Abrí la doble puerta del armario, y allí, delante de las toallas, estaba el aleph. Flotaba ingrávido como una pompa de jabón, irisado, satinado y perfecto. Acerqué el dedo para tocarlo, pero temí alterar su naturaleza y retiré la mano.
Di un paso atrás para contemplarlo mejor, pero en seguida las imágenes que contenía —o que generaba a cada instante, no lo sé— hicieron que perdiera de vista la esfera en sí y sólo pudiera concentrarme en el espectáculo imposible que me ofrecía.

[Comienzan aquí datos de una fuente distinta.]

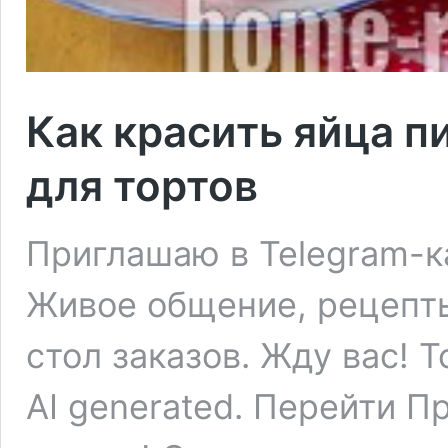
Как красить яйца 
для тортов
Приглашаю в Telegram-
Живое общение, рецепты,
стол заказов. Жду вас! Т
AI generated. Перейти П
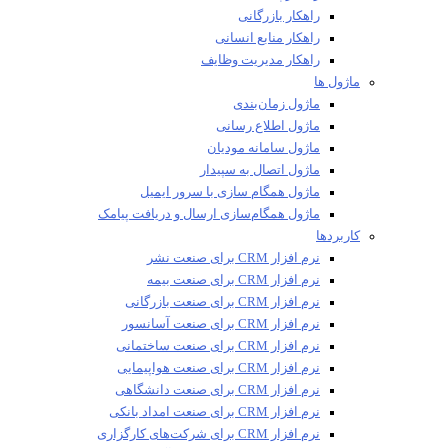
راهکار بازرگانی
راهکار منابع انسانی
راهکار مدیریت وظایف
ماژول ها
ماژول زمان‌بندی
ماژول اطلاع رسانی
ماژول سامانه مودیان
ماژول اتصال به سپیدار
ماژول همگام سازی با سرور ایمیل
ماژول همگام‌سازی ارسال و دریافت پیامک
کاربردها
نرم افزار CRM برای صنعت نشر
نرم افزار CRM برای صنعت بیمه
نرم افزار CRM برای صنعت بازرگانی
نرم افزار CRM برای صنعت آسانسور
نرم افزار CRM برای صنعت ساختمانی
نرم افزار CRM برای صنعت هواپیمایی
نرم افزار CRM برای صنعت دانشگاهی
نرم افزار CRM برای صنعت امداد بانکی
نرم افزار CRM برای شرکت‌های کارگزاری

Allí, en aquel orbe maravilloso, pude verlo todo, lo accesible y lo inaccesible. Pude ver las nubes en movimiento y las gotas de agua que contenían; los mares calmos y los bravos y un volcán en erupción; pude ver la primera casa en la que viví y la última en la que viviré; pude ver a mi madre consolándome lágrimas infantiles; pude ver las muñecas con las que jugué y mi próximo viaje a París; pude ver un prado verde blanco de margaritas, y una locomotora de vapor; los rascacielos luminosos de Tokio y a un hombre que fumaba a escondidas en el baño de un hospital; pude ver un iglú y un molino de viento y un faro en el mar, y pude ver las auroras boreales.
Pude ver a las mujeres con miriñaque paseando por Regent Street y la nebulosa marca que un cuadro desaparecido había dejado en una pared; pude verme dormida y pude ver el sueño que estaba soñando; pude ver la huella humana en la luna, y en el fondo de una mina negra, el brillo de un diamante; pude ver melodías y flores; pájaros y libros; pude ver un cementerio olvidado y una rosa aún viva sobre una lápida; pude ver a mi primer amor besando a su primer amor; y a Dickens visitando a Poe; pude ver rocas ingentes en mitad de un bosque y una hormiga que cargaba una hoja de eucalipto; pude ver una batalla de espadas y a un niño que brillaba delante de un árbol de Navidad; y pude verte a ti y a mí viéndote a ti.
Y al poder verlo todo me sentí suprema y me sentí minúscula, y después lloré porque ya no me quedaba nada con lo que soñar.
*Inspirado por "El aleph", de J. L. Borges.